スパイ・ハイスクール

黒猫本部の隅々にまで行き渡るような大声で笑っている私に真希が一言。


「なんでそんなに笑っているの?」


呆れたような目で尋ねられた。そんなの、普段の原とのギャップが凄すぎるから、に決まってんじゃん。


「あの、学校では高飛車で?傲慢な原が?たかが子犬の鳴き声ごときに怖がってるって?アッハハハハッッッ!笑うに決まってんじゃん!あー腹痛ハンパないってこれ!!ッ!ク.....ククッッ」


あー、まずい。本当に止まらなくなってきた。

それにしても、あの原がお化けが怖いなんて。今度当てられた時は、近くで、子犬の鳴き声でも真似してやろうかな。

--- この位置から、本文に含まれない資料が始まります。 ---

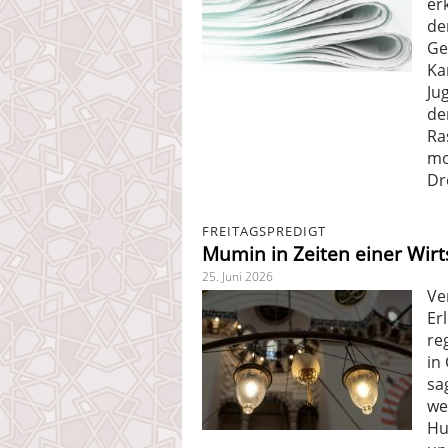
er
de
Ge
Ka
Ju
de
Ra
mo
Dr
FREITAGSPREDIGT
Mumin in Zeiten einer Wirt
25. Juni 2026
Ve
Er
re
in
sa
we
Hu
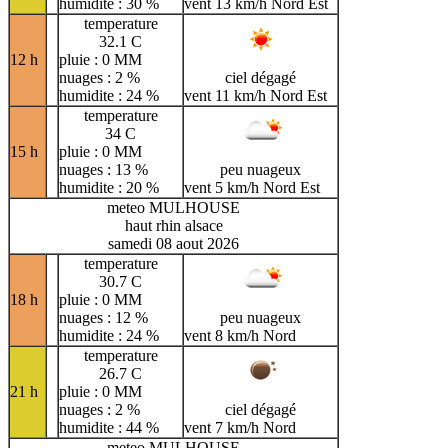
humidite : 30 %
vent 13 km/h Nord Est
temperature
32.1 C
12 h
pluie : 0 MM
nuages : 2 %
ciel dégagé
humidite : 24 %
vent 11 km/h Nord Est
temperature
34 C
15 h
pluie : 0 MM
nuages : 13 %
peu nuageux
humidite : 20 %
vent 5 km/h Nord Est
meteo MULHOUSE
haut rhin alsace
samedi 08 aout 2026
temperature
30.7 C
18 h
pluie : 0 MM
nuages : 12 %
peu nuageux
humidite : 24 %
vent 8 km/h Nord
temperature
26.7 C
21 h
pluie : 0 MM
nuages : 2 %
ciel dégagé
humidite : 44 %
vent 7 km/h Nord
meteo MULHOUSE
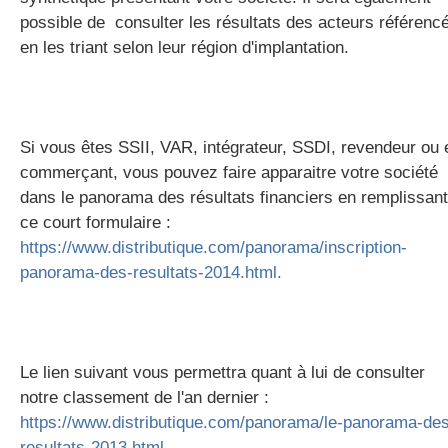
possible de consulter les résultats des acteurs référenc
en les triant selon leur région d'implantation.
Si vous êtes SSII, VAR, intégrateur, SSDI, revendeur ou 
commerçant, vous pouvez faire apparaitre votre société
dans le panorama des résultats financiers en remplissant
ce court formulaire :
https://www.distributique.com/panorama/inscription-
panorama-des-resultats-2014.html.
Le lien suivant vous permettra quant à lui de consulter
notre classement de l'an dernier :
https://www.distributique.com/panorama/le-panorama-de
resultats-2013.html
.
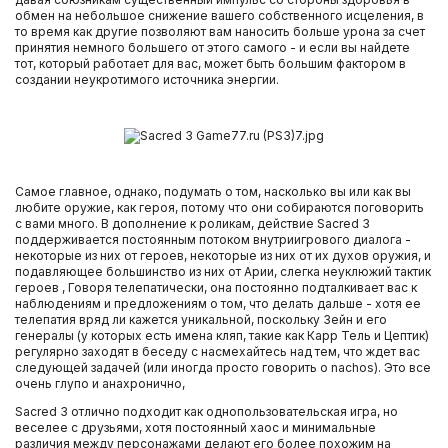
обмен на небольшое снижение вашего собственного исцеления, в
то время как другие позволяют вам наносить больше урона за счет
принятия немного большего от этого самого - и если вы найдете
тот, который работает для вас, может быть большим фактором в
создании неукротимого источника энергии.
Самое главное, однако, подумать о том, насколько вы или как вы
любите оружие, как героя, потому что они собираются поговорить
с вами много. В дополнение к роликам, действие Sacred 3
поддерживается постоянным потоком внутриигрового диалога -
некоторые из них от героев, некоторые из них от их духов оружия, и
подавляющее большинство из них от Арии, слегка неуклюжий тактик
героев , Говоря телепатически, она постоянно подталкивает вас к
наблюдениям и предложениям о том, что делать дальше - хотя ее
телепатия вряд ли кажется уникальной, поскольку Зейн и его
генералы (у которых есть имена кляп, такие как Карр Тель и Цептик)
регулярно заходят в беседу с насмехайтесь над тем, что ждет вас
следующей задачей (или иногда просто говорить о nachos). Это все
очень глупо и анахронично,
Sacred 3 отлично подходит как однопользовательская игра, но
веселее с друзьями, хотя постоянный хаос и минимальные
различия между персонажами делают его более похожим на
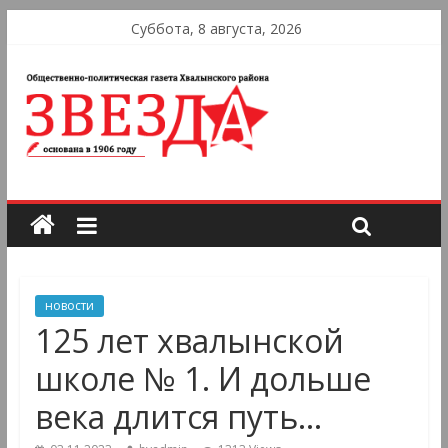
Суббота, 8 августа, 2026
новости
125 лет хвалынской
школе № 1. И дольше
века длится путь…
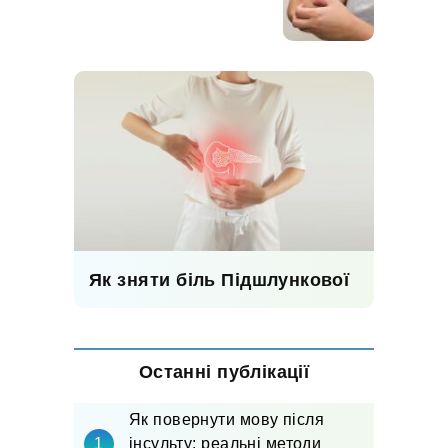
Як зняти біль Підшлункової
Останні публікації
Як повернути мову після
інсульту: реальні методи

なんて思うと、酷く怯える原の表情が脳裏に浮かび、また笑ってしまう。


「いや......確かに......ッそうなんだけどさ、馬鹿の一つ......ッ覚えみたいに笑い散、らすのやめな......ッ」


そう言って徳佐は私を止めにかかるが、生憎、お前も微かに笑っているのはバレバレなんだぞ、神谷徳佐よ。

徳佐の肩は私ほど大げさではないが、小刻みに上下している。

きっと徳佐もギャップに相当驚いているのだろう。